FACES reviews Station Eleven and other health and medicine related fiction books.
Station Eleven
Author: Emily St. John Mandel
In Station Eleven, one snowy night a famous Hollywood actor slumps over and dies onstage during a production of King Lear. Hours later, the world as is known begins to dissolve. Moving back and forth in time – from the actor’s early days as a film star to fifteen years in the future, when a theatre troupe known as the Travelling Symphony roams the wasteland of what remains. Station Eleven charts the strange twists of fate that connect five people: the actor, the man who tried to save him, the actor’s first wife, his oldest friend, and a young actress with the Travelling Symphony.
Microbe Hunters
Author: Paul de Kruif
This book is a timeless dramatisation of scientists, bacteriologists, doctors, and medical technicians who discovered microbes and invented the vaccines to counter them.
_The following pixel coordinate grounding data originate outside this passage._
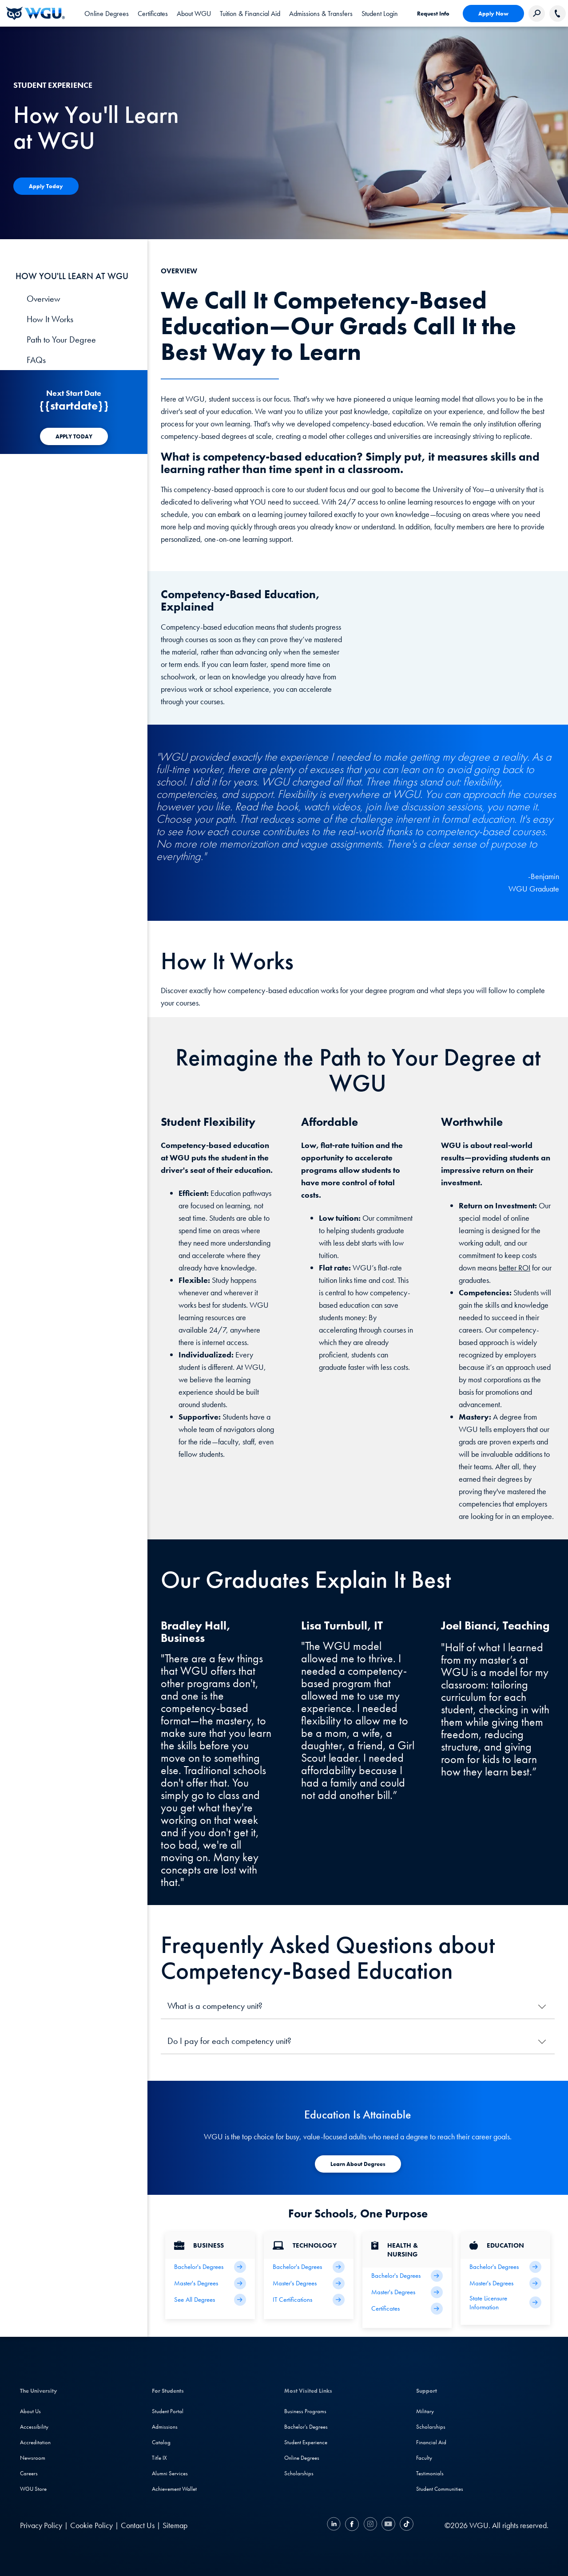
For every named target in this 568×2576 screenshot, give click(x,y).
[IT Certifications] (309, 2300)
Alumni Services (170, 2473)
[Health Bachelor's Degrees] (407, 2276)
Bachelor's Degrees (306, 2426)
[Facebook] (352, 2525)
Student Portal (167, 2411)
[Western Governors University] (35, 13)
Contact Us (138, 2525)
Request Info (433, 13)
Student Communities (439, 2489)
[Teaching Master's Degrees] (505, 2283)
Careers (29, 2473)
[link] (379, 13)
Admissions (165, 2426)
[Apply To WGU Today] (358, 2164)
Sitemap (175, 2525)
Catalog (161, 2442)
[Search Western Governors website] (536, 13)
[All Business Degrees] (210, 2300)
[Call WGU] (557, 13)
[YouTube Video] (463, 630)
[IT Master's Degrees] (309, 2283)
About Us (30, 2411)
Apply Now (493, 13)
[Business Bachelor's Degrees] (210, 2267)
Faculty (424, 2458)
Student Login (379, 13)
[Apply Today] (46, 186)
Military (425, 2411)
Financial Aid (431, 2442)
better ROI (514, 1267)
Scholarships (299, 2473)
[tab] (106, 13)
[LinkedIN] (335, 2525)
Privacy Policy (41, 2525)
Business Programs (305, 2411)
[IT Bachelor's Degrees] (309, 2267)
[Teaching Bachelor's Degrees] (505, 2267)
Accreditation (35, 2442)
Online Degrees (301, 2458)
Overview (43, 298)
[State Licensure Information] (505, 2303)
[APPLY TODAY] (74, 436)
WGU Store (33, 2489)
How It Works (50, 319)
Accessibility (34, 2426)
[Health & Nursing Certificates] (407, 2308)
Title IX (159, 2458)
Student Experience (305, 2442)
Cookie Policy (91, 2525)
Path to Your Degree (61, 339)
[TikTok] (405, 2525)
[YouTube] (388, 2525)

De Kruif reveals the now seemingly simple but really fundamental discoveries of science -for instance, how a microbe was first viewed in a clear drop of rain water, and when, for the first time ever, Louis Pasteur discovered that a simple vaccine could save a man from the ravages of rabies by attacking the microbes that cause it.
Magic Hour
Author: Kristin Hannah
In the rugged Pacific Northwest lies the Olympic National Forest, which is almost a million acres of impenetrable darkness and impossible beauty. From deep within this old forest, a six-year-old girl appears. Speechless and alone, she offers no clue as to her identity, no hint of her past. Having retreated to her western Washington hometown after a scandal left her career in ruins, child psychiatrist Dr. Julia Cates is determined to free the extraordinary little girl she calls Alice from a prison of unimaginable fear and isolation.